Makalede, "onlarca kanlı ve yorgun insanın" askeri ambulansların arkasındaki vadideki Hankendi (Stepanakert) hastanesine götürüldüğü belirtilmişti.
Le Monde, "Hankendi'deki yetkililer bunu inkar etse de, 6 Kasım Cuma günü Şuşa savaşları Azerbaycan güçlerinin lehine dönmüş görünüyor." ifadelerini kullanmıştı.
ERMENİSTAN'DA PANİK
Neredeyse her gün toprak kaybeden Ermenistan tarafında ise büyük bir panik var. Dağlık Karabağ'daki ormanlık alanda cepheye sürülen çocuk askerlerin papazlar tarafından kutsandığı görüntülerin yankısı bitmeden, yeni bir gelişme yaşandı.Rus medyası, askeri eğitim alan Ermenistan Başbakanı Nikol Paşinyan'ın eşi Anna Akapyon ve yanındaki birçok kadının cephe hattına gitmeye hazır olduğunu bildiriyor.

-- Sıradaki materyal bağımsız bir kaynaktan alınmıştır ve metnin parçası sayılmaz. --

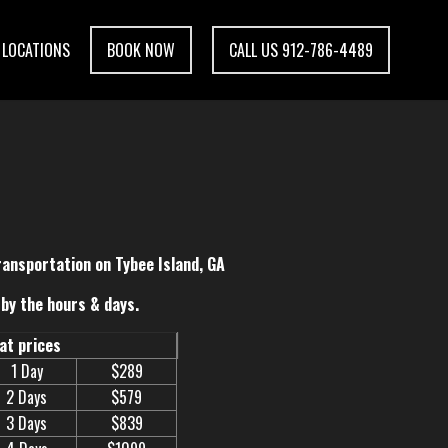
LOCATIONS
BOOK NOW
CALL US 912-786-4489
ransportation on Tybee Island, GA
by the hours & days.
eat prices
1 Day
$289
2 Days
$579
3 Days
$839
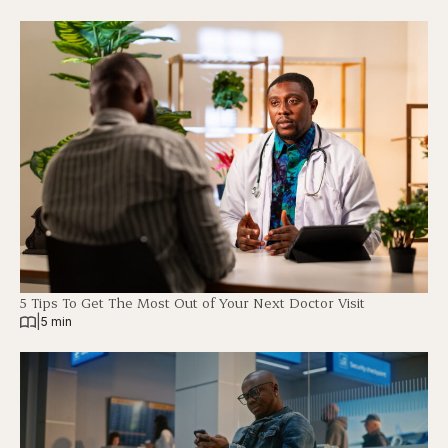
5 Tips To Get The Most Out of Your Next Doctor Visit
|
5 min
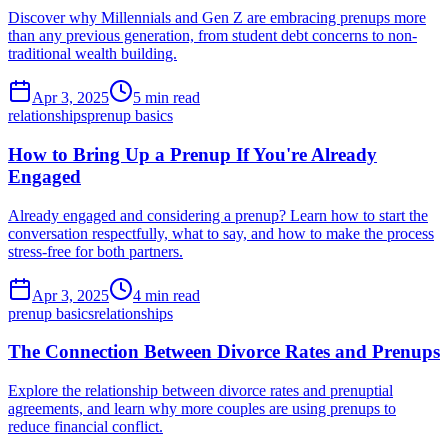
Discover why Millennials and Gen Z are embracing prenups more
than any previous generation, from student debt concerns to non-
traditional wealth building.
Apr 3, 2025
5 min read
relationships
prenup basics
How to Bring Up a Prenup If You're Already
Engaged
Already engaged and considering a prenup? Learn how to start the
conversation respectfully, what to say, and how to make the process
stress-free for both partners.
Apr 3, 2025
4 min read
prenup basics
relationships
The Connection Between Divorce Rates and Prenups
Explore the relationship between divorce rates and prenuptial
agreements, and learn why more couples are using prenups to
reduce financial conflict.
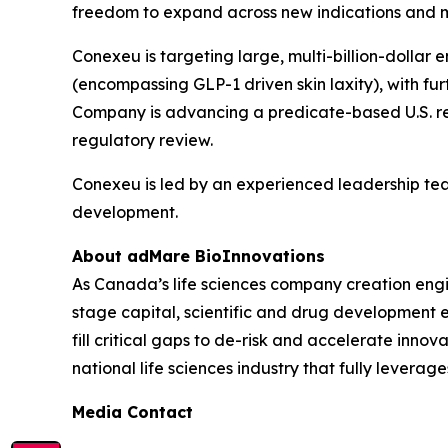
freedom to expand across new indications and 
Conexeu is targeting large, multi-billion-dollar
(encompassing GLP-1 driven skin laxity), with fu
Company is advancing a predicate-based U.S. regul
regulatory review.
Conexeu is led by an experienced leadership te
development.
About adMare BioInnovations
As Canada’s life sciences company creation engi
stage capital, scientific and drug development 
fill critical gaps to de-risk and accelerate inno
national life sciences industry that fully leverag
Media Contact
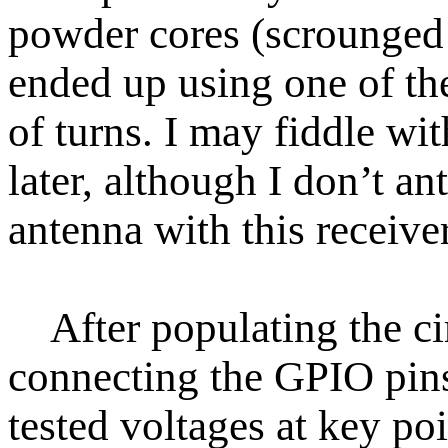
powder cores (scrounged
ended up using one of th
of turns. I may fiddle wi
later, although I don’t a
antenna with this receiver
After populating the cir
connecting the GPIO pin
tested voltages at key poin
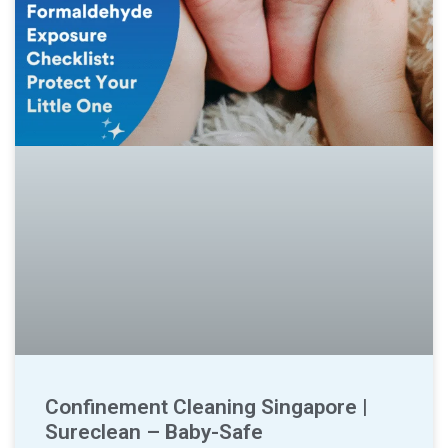
Confinement Cleaning Singapore |
Sureclean – Baby-Safe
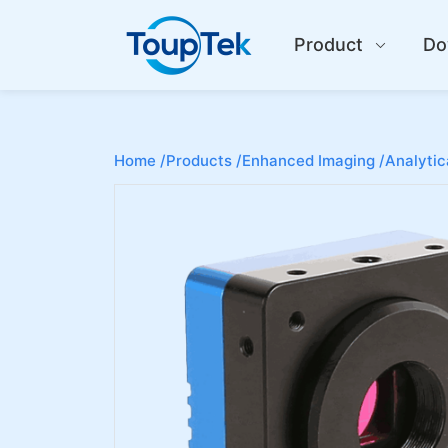
Product
Do
Home /
Products /
Enhanced Imaging /
Analytic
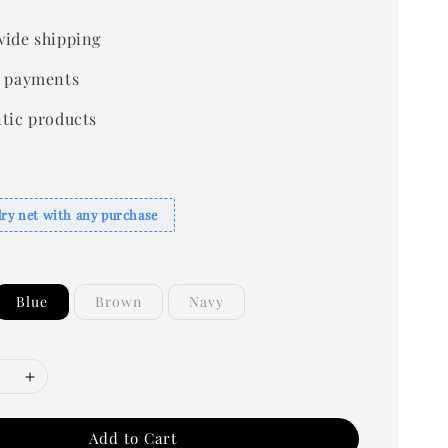
ide shipping
 payments
tic products
dry net with any purchase
Blue
Brown
Navy
Add to Cart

Ermenistan medyası tarafından ekrana getirilen görüntülerde, Şuşa çevresindeki çatışmalarda yaralanan Ermeni askerlerin cephe hattının gerisine taşınması yer aldı. AP ayrıca Hankendi'deki hastaneye getirilen yaralı askerlerin fotoğraflarını geçti. Hastanelerde yaşanan kaos AP'nin karelerine yansımış durumda.
BBC Rusça, asıl stratejik önemin Şuşa yakınlarındaki ve Dağlık Karabağ ile Ermenistan'ı birbirine bağlayan Laçın yolu yönündeki çatışmaların olduğunu bildiriyor. Şuşa'nın işgalden kurtarılmasıyla, Azerbaycan ordusu Dağlık Karabağ'da 27 Eylül'de çatışmaların başlamasından bu yana en önemli zaferini elde etmiş olacak.
Eurasianet tarafından Cuma günü yayınlanan bir raporda, Ermeni askerlerinin yolun savunması için hazırlık olarak yol boyunca hendek kazdığı belirtildi.
Ermeniler bir şekilde tutunup yükseklerde konumlarını koruyabilirse, durumu istikrara kavuşturma ve savaşı umutsuz hale getirme fırsatına sahip olacaklar.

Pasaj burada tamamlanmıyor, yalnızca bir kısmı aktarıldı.